## ACTIVITY:
Using the listing below, print exactly everything from the line with "nangani sebanyak 74 kasus judi" down to the line with "eterni conflitti genitori", both included, and nothing more.

## GIVEN ENTRIES:
..........
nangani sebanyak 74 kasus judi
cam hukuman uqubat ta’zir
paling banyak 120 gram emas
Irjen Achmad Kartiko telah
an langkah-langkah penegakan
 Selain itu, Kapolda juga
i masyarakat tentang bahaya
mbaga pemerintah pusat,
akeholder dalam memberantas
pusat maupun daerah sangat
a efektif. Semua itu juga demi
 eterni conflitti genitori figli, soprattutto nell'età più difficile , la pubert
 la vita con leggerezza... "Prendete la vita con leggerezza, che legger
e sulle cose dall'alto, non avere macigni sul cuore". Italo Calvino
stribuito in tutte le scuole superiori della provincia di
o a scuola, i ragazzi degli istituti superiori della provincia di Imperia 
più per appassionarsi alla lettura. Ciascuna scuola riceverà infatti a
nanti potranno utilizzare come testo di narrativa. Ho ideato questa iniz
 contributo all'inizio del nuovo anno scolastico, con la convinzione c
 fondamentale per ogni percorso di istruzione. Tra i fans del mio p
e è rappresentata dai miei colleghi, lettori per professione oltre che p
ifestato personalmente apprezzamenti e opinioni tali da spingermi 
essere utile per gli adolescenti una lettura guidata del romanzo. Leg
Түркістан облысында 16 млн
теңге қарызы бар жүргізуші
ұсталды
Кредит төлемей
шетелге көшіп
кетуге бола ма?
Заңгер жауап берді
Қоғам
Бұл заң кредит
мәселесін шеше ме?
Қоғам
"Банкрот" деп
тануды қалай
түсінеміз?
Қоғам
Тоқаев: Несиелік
..........
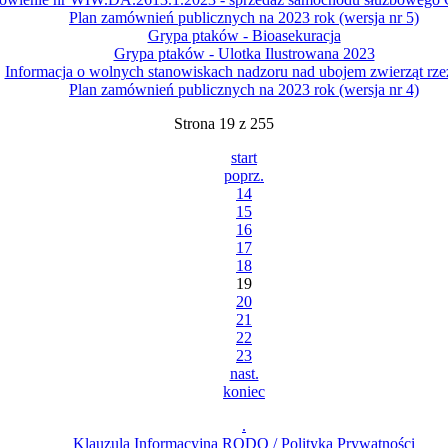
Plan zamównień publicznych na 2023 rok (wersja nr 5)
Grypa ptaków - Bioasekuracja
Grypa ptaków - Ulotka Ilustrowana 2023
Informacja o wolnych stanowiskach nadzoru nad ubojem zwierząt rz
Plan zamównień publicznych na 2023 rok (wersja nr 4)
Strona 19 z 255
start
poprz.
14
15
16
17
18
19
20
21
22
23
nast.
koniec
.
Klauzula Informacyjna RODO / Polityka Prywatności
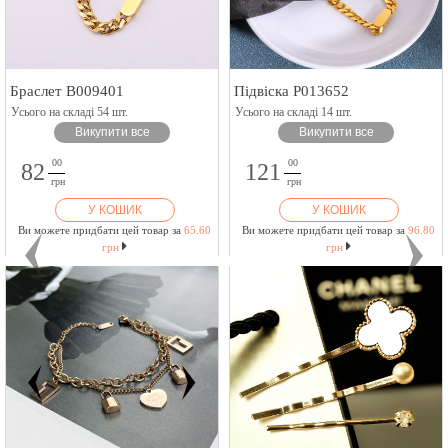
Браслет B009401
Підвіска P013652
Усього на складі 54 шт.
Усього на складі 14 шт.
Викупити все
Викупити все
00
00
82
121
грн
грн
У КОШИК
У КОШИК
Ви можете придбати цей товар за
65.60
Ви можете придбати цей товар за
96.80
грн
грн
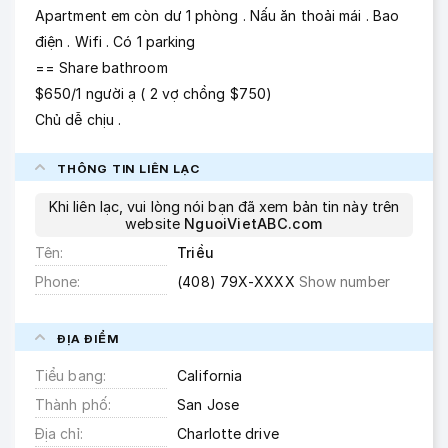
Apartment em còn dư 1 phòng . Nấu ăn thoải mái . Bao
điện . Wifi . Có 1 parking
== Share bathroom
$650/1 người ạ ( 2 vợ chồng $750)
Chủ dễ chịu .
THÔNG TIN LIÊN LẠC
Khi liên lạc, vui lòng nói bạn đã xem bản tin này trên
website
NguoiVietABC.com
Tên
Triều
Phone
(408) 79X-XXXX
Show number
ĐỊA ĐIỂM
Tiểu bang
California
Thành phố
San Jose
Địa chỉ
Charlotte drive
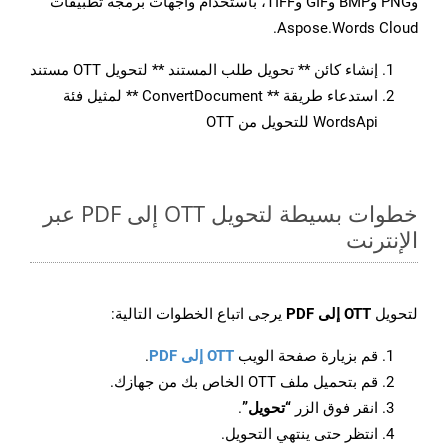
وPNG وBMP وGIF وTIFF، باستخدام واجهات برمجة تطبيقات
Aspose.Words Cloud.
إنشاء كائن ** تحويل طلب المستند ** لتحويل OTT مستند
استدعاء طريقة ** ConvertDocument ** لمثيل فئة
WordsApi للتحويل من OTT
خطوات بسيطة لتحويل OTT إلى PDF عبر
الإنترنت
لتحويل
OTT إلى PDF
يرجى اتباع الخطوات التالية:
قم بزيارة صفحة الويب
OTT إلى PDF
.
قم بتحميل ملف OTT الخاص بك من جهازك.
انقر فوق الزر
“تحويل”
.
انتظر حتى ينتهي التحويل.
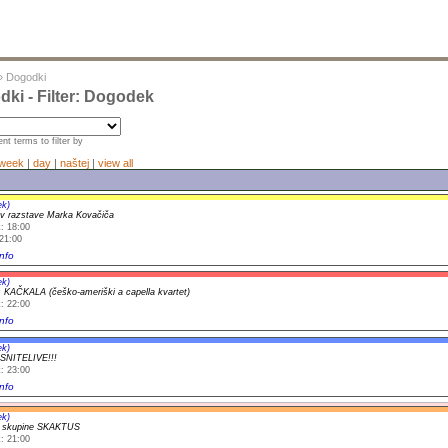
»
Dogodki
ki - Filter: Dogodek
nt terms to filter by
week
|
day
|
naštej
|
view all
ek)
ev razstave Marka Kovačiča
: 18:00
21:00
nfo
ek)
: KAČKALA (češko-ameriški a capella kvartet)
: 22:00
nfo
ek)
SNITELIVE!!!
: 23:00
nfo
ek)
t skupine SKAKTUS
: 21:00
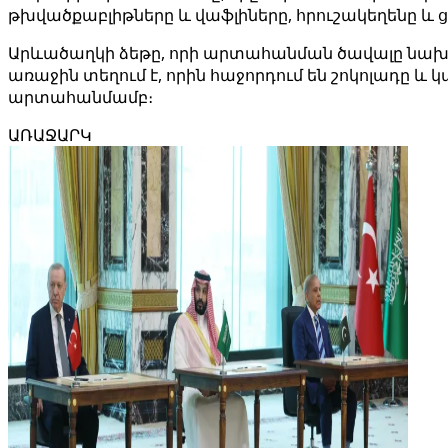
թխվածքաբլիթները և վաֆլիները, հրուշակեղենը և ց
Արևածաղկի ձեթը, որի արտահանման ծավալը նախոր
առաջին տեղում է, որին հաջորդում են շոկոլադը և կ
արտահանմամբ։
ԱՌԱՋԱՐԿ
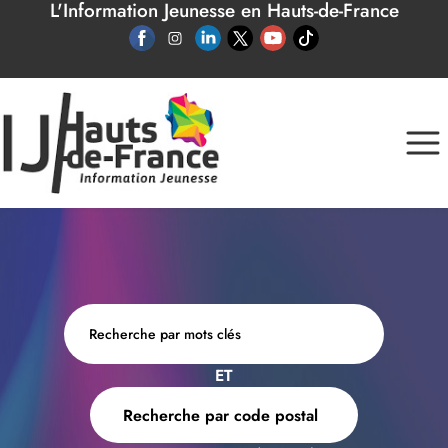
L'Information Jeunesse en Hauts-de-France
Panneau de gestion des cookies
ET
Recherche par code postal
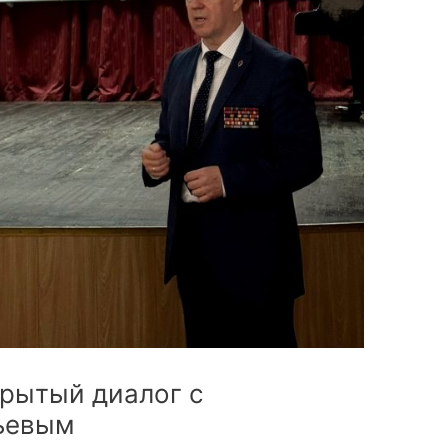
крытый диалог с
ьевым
..........
## TASK RESULT:
nangani sebanyak 74 kasus judi
cam hukuman uqubat ta’zir
paling banyak 120 gram emas
Irjen Achmad Kartiko telah
an langkah-langkah penegakan
 Selain itu, Kapolda juga
i masyarakat tentang bahaya
mbaga pemerintah pusat,
akeholder dalam memberantas
pusat maupun daerah sangat
a efektif. Semua itu juga demi
 eterni conflitti genitori figli, soprattutto nell'età più difficile , la pubert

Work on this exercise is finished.